◆ **EXERCISE DESCRIPTION**
Report how many lines in the material hold the word "Indonesia". No other content is required.

◆ **SUPPLIED MATERIAL**
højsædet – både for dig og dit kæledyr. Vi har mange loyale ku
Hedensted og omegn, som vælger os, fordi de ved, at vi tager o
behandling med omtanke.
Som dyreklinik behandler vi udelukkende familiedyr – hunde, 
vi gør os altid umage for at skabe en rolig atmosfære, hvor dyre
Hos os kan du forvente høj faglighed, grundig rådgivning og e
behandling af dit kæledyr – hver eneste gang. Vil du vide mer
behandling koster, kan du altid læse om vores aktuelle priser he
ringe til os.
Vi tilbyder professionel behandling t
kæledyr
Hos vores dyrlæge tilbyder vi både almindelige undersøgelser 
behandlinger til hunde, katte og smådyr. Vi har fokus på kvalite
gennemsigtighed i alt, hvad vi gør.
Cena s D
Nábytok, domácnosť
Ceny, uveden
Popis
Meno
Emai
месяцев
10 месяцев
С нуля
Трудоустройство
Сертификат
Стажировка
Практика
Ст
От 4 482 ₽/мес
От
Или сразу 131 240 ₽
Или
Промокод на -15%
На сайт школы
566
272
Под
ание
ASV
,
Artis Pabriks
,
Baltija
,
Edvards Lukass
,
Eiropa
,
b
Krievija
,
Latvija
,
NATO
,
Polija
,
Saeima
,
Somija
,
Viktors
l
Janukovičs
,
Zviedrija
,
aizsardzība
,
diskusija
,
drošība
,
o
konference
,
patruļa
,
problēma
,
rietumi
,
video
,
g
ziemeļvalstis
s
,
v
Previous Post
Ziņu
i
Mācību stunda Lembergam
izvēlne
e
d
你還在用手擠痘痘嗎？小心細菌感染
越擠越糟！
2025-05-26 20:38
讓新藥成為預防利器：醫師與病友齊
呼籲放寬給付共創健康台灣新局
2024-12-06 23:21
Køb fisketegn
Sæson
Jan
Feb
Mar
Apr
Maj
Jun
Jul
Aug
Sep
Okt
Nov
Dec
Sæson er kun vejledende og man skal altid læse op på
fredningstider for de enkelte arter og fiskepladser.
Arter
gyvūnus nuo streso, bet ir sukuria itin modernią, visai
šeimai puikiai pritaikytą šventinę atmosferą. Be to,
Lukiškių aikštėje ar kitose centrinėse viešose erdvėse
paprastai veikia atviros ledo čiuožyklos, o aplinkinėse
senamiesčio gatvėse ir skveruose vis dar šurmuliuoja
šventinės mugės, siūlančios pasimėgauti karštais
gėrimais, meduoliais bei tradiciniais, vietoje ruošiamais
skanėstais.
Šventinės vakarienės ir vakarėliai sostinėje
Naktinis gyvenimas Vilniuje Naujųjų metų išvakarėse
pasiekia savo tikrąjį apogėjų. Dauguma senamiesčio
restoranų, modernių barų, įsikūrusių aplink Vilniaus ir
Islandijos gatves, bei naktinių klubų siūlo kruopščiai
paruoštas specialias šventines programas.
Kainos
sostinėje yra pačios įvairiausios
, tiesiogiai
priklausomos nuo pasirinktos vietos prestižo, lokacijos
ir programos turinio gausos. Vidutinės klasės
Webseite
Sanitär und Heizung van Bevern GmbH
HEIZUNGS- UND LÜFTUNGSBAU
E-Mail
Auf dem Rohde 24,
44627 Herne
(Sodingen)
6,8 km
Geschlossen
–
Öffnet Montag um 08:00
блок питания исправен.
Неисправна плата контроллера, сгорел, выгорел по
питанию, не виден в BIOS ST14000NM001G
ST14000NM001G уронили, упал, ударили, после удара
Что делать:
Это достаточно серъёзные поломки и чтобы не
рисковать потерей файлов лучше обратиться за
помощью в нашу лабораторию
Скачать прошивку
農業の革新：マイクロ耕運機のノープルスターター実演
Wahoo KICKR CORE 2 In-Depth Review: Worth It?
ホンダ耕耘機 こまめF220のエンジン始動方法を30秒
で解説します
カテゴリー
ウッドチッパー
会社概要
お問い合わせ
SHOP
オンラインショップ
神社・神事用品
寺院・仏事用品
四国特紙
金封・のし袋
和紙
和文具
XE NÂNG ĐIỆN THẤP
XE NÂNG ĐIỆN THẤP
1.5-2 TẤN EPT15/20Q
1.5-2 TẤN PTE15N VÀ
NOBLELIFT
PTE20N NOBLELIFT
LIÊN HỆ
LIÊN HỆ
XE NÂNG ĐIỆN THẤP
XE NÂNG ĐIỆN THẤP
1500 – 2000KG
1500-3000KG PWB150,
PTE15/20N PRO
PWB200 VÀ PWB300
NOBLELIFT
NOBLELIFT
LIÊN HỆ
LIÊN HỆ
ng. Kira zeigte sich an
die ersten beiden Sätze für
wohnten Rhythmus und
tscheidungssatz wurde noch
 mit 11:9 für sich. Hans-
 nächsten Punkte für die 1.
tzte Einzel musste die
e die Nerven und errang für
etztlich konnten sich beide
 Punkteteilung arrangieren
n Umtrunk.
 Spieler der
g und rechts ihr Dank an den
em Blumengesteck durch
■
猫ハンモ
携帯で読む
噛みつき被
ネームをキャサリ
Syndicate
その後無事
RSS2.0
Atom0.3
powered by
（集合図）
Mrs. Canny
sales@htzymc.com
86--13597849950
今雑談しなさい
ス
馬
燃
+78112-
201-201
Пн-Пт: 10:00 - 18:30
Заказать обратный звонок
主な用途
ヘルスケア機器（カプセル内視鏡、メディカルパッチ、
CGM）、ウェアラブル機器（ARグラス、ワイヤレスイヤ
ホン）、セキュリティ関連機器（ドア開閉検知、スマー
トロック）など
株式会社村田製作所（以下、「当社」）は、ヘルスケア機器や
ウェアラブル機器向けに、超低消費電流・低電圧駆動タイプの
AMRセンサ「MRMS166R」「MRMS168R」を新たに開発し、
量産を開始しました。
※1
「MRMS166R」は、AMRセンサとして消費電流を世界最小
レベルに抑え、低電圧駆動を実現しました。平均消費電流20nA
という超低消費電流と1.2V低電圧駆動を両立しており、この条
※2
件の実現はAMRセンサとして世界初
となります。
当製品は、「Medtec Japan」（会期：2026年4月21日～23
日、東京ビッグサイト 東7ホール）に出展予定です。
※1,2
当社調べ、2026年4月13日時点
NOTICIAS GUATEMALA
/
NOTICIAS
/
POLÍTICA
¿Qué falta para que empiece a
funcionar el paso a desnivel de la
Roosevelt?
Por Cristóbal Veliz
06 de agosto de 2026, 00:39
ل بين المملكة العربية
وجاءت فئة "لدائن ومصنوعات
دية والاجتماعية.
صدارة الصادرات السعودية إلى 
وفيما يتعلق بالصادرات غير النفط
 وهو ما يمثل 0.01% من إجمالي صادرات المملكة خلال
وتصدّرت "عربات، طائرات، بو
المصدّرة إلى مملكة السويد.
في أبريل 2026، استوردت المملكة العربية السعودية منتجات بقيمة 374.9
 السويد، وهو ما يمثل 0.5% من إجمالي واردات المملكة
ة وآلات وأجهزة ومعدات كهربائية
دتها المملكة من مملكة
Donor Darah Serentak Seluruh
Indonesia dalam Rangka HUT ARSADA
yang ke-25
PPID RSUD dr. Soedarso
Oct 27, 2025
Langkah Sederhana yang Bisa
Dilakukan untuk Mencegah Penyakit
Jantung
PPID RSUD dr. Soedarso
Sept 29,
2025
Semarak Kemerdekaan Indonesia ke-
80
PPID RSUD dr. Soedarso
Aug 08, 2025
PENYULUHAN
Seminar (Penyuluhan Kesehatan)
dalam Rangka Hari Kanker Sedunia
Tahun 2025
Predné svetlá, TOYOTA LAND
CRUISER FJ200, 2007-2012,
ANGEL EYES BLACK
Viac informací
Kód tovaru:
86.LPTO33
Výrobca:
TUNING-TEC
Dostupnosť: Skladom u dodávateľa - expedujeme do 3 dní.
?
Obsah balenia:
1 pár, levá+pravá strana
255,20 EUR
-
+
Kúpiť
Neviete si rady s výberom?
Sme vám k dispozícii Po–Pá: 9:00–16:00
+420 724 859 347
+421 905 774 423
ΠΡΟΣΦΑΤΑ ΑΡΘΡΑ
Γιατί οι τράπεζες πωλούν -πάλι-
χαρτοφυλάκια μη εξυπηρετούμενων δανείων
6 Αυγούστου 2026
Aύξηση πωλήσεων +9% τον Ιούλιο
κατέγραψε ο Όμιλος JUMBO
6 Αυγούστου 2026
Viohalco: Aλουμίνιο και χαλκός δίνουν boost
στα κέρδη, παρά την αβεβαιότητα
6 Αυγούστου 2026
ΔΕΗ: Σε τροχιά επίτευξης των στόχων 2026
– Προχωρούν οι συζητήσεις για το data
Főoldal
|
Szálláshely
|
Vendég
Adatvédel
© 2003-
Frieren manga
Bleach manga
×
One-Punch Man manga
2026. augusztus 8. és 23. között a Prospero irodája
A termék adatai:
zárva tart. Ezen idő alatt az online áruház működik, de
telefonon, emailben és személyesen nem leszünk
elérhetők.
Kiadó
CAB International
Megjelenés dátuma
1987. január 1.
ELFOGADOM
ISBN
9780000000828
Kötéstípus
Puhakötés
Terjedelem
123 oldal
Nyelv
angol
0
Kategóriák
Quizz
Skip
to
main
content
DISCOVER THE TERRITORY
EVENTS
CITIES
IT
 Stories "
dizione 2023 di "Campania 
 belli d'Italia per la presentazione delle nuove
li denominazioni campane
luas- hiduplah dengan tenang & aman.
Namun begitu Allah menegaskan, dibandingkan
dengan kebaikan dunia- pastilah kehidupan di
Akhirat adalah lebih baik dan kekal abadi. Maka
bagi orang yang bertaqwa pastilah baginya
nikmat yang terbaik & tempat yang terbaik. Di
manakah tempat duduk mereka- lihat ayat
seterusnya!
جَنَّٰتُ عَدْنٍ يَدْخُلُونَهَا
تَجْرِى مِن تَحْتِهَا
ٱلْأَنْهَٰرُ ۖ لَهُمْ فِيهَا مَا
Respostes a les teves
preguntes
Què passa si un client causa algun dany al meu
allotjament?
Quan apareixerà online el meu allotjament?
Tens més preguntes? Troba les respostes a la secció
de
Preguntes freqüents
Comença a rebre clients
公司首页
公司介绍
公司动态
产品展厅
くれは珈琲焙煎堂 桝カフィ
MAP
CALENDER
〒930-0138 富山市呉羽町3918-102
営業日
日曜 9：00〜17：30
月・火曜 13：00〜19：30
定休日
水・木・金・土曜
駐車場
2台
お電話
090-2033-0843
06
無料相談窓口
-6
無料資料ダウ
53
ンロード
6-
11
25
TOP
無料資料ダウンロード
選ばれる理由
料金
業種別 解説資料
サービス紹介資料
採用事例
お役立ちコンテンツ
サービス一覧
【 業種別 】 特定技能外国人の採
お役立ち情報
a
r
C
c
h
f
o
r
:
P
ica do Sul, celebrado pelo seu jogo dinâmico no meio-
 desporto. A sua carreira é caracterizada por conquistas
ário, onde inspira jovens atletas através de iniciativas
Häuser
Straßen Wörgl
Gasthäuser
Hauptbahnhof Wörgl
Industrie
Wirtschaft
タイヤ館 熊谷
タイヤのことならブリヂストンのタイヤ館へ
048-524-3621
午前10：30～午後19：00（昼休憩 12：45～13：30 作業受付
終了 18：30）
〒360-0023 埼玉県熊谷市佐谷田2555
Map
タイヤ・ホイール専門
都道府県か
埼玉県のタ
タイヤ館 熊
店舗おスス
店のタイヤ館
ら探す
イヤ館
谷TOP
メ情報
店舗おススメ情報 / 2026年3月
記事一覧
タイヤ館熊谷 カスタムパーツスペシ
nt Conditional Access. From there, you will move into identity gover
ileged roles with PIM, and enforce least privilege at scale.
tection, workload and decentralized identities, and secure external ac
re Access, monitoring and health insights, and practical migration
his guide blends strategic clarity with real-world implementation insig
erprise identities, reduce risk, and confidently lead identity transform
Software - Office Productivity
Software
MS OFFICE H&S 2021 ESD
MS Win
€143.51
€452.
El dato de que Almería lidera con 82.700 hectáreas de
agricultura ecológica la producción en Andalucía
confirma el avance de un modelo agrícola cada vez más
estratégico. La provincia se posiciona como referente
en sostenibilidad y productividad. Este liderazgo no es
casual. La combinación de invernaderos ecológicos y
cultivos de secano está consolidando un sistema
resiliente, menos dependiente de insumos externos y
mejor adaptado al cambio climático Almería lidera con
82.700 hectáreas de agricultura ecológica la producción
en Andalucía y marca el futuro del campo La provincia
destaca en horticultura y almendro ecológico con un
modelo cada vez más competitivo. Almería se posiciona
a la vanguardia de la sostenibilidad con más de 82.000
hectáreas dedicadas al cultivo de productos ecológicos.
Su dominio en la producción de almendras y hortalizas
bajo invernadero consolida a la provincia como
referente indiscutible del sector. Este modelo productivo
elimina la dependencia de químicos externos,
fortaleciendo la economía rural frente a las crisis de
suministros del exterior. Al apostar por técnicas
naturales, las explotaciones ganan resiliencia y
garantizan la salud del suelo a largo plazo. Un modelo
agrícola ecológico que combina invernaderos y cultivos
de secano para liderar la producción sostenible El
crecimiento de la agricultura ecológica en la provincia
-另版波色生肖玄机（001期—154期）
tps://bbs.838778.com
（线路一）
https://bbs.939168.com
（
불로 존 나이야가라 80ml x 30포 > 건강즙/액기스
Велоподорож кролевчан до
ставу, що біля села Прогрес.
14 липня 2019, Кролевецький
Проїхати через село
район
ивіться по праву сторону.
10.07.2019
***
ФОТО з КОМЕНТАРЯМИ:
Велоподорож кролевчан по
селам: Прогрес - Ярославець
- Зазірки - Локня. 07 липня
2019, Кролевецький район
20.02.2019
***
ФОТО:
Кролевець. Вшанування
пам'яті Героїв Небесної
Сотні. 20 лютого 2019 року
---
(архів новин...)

◆ **OUTPUT FOR THIS TASK**
2